While an impoverished graduate student in London, I was given two luxuries by my most beneficent uncle: a charge card to Fortnum and Mason and an account at the Mayfair bookshop Heywood Hill.

I became instantly addicted to popping in and browsing through the stacks upon stacks of books. And if the ghosts of some of my favorite writers who were past patrons (including Osbert Sitwell and Nancy Mitford who actually worked here) weren't enough to enchant me, the extremely well-read and engaging staff made this no passing affair.

Here are HH managing director Jeffrey Kerr's current recommendations - all of which look like must-reads to me! I urge you all to visit next time you are in London and, in general, to support your local bookstores which are going through tough times.

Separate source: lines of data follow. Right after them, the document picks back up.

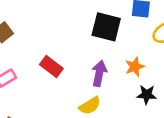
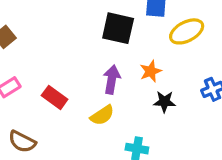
red rectangle: (51, 66) -> (55, 97), moved

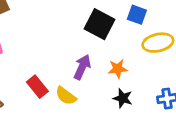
red rectangle: (55, 97) -> (37, 87), moved
yellow semicircle: (102, 115) -> (66, 96), turned 55

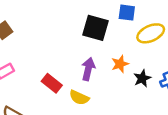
red rectangle: (37, 87) -> (52, 83), moved
black star: (123, 98) -> (142, 78), moved, turned -30

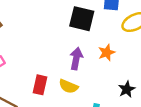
black star: (142, 78) -> (127, 89), moved
red rectangle: (52, 83) -> (40, 85), moved, turned 66

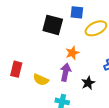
purple arrow: (76, 59) -> (65, 72), moved
red rectangle: (40, 85) -> (16, 69), moved

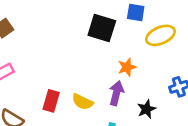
red rectangle: (16, 69) -> (51, 101), moved

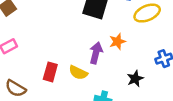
purple arrow: (116, 93) -> (96, 53), moved

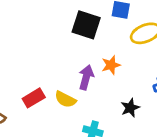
red rectangle: (50, 72) -> (34, 98), turned 42

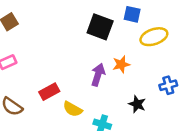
yellow semicircle: (65, 99) -> (73, 109), moved
black star: (130, 108) -> (137, 104), turned -30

DAVENPORT-HINES, R Ettie: the Intimate Life and Dauntless Spirit of Lady Desborough (£20)
The extraordinary life of Ettie, Lady Desborough, aristocratic beauty, society hostess, member of the Souls, courtier, heiress, and mother, whose life spanned the reigns of five monarchs from Queen Victoria to George VI. Although from an early age her life seemed shadowed by death (her mother, father and brother all died before she was ten)

FELLOWES, JULIAN Past Imperfect (£17.99)
On his death bed the enormously wealthy Damian Baker asks a former friend to search amongst the offspring of their University clique for his heir. The quest affords the central character the opportunity to look back at the group’s youthful expectations and find out whether they have come to terms with the reality of the lives they now have. Hugely entertaining - Brideshead for the twenty-first century. [Editor's note: Julian wrote the screenplays for Gosford Park and Vanity Fair.]

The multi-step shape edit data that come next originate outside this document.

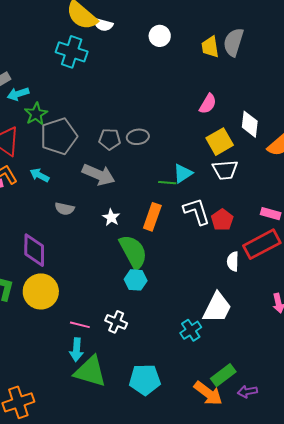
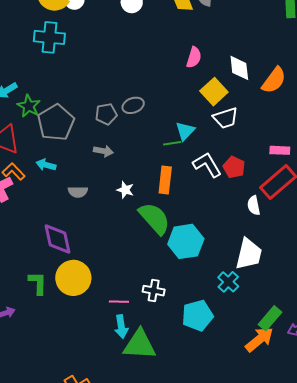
gray arrow: (99, 175) -> (103, 151), size x0.6
cyan hexagon: (136, 280) -> (186, 241), moved, size x1.6
cyan pentagon: (145, 380) -> (197, 316), moved
orange arrow: (208, 393) -> (259, 339), turned -64

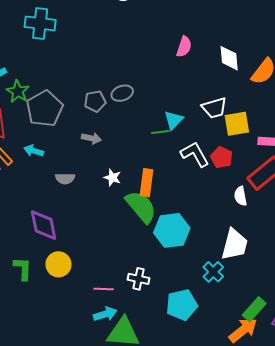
yellow square: (214, 92) -> (237, 124), moved, turned 32
orange rectangle: (165, 180) -> (146, 183), moved
yellow circle: (73, 278) -> (58, 264), size x0.7
cyan arrow: (121, 327) -> (105, 314), turned -100

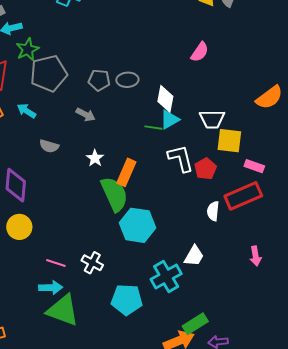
white diamond: (229, 58) -> (165, 99), moved
white trapezoid: (234, 244) -> (194, 256), size x0.7
cyan cross: (213, 272) -> (166, 277), size x1.4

KRESTER, MICHEL DE The Lost Dog (£16.99)
Tom Loxley loses his dog whilst working on his book on Henry James out in the bush. His search takes him not only through the bush but through his memory, calling back his childhood in India and his early life in Australia. Yet his trip to the past is balanced by the sharp reality of his mother’s failing health and the mystery of Nelly. A beautifully crafted modern novel from Australia.

MLINARIC, DAVID & CECIL, MIRABEL Mlinaric on Decorating (£35)
A lavishly illustrated look at the work of David Mlinaric, one of the foremost interior designers of the last forty years. In addition to having taken over the mantle of adviser to the National Trust from John Fowler, David Mlinaric has worked on some of the most important historic projects in recent years: Waddesdon, Spencer House, the Royal Opera House, and the British Embassies in both Paris and Washington. The book also includes beautiful images of his own houses; Thorpe Hall in Suffolk, being particularly gorgeous with interiors of stunning simplicity and great elegance.

MOSLEY, CHARLOTTE In Tearing Haste: (£25)
Although at times sporadic, the Dowager Duchess of Devonshire and the travel writer Sir Patrick Leigh Fermor have exchanged hundreds of letters over the last 50 years. Charlotte Mosley has used her considerable judgement and skill to draw out some of the very finest of these, illustrating his devotion and her friendship. Paddy Leigh Fermor’s poetic travel writing, which immediately draws one to the place and event described, is perfectly balanced by the highly individual mode of expression of his correspondent. Light hearted and fun, a terrific read.

Click here for an interview with Debo herself.

NICOLSON, ADAM Sissinghurst: an Unfinished History (£20)
A fascinating and beautifully written account of Adam Nicolson’s relationship with the place which is home to him, but which for many people is a national treasure, something to be preserved in aspic. This is a book about place, how it becomes a part of you: the history, the trees, the soil. Nicolson weaves the story of his efforts to reconnect Sissinghurst with the surrounding landscape into the history of the place itself.